- Data for analysis
= Beginning of Section =

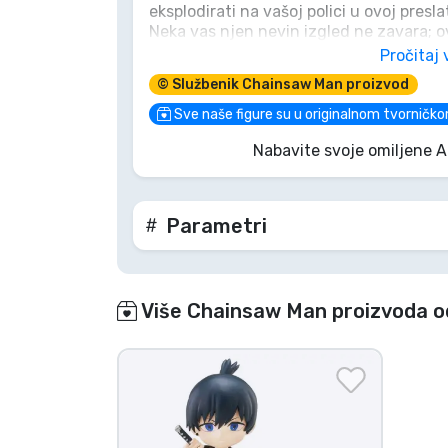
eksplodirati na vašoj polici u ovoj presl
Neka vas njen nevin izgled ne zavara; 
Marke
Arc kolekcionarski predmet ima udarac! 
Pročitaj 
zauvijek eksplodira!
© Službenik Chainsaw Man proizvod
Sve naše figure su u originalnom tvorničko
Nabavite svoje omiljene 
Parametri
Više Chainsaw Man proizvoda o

= End of Section =
= Beginning of Section =

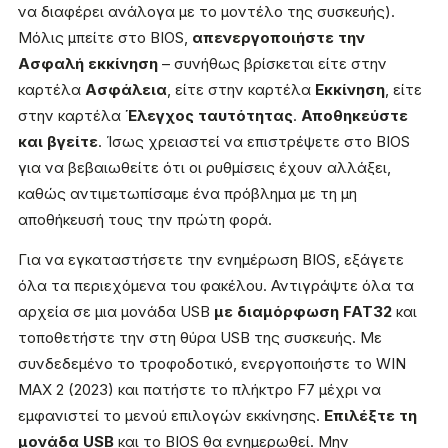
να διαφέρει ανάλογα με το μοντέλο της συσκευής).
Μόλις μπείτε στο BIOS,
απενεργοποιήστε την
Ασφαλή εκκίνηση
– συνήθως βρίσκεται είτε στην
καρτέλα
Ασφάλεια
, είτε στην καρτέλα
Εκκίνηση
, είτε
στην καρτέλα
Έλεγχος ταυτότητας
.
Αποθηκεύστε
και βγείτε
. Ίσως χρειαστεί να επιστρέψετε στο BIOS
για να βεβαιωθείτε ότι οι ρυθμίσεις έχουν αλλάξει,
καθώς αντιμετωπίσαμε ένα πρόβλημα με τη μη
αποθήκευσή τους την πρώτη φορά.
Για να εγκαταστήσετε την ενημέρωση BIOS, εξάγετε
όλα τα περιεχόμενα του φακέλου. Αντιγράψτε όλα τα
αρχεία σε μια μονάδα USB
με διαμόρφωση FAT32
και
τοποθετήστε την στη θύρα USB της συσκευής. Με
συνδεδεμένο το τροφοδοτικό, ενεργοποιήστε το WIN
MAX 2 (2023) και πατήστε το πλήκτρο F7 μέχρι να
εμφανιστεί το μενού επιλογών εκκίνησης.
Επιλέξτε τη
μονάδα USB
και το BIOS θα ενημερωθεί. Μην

= End of Section =

- Task brief
Your answer should be a single number: the count of lines above that contain the word "στην".

- Solution below
3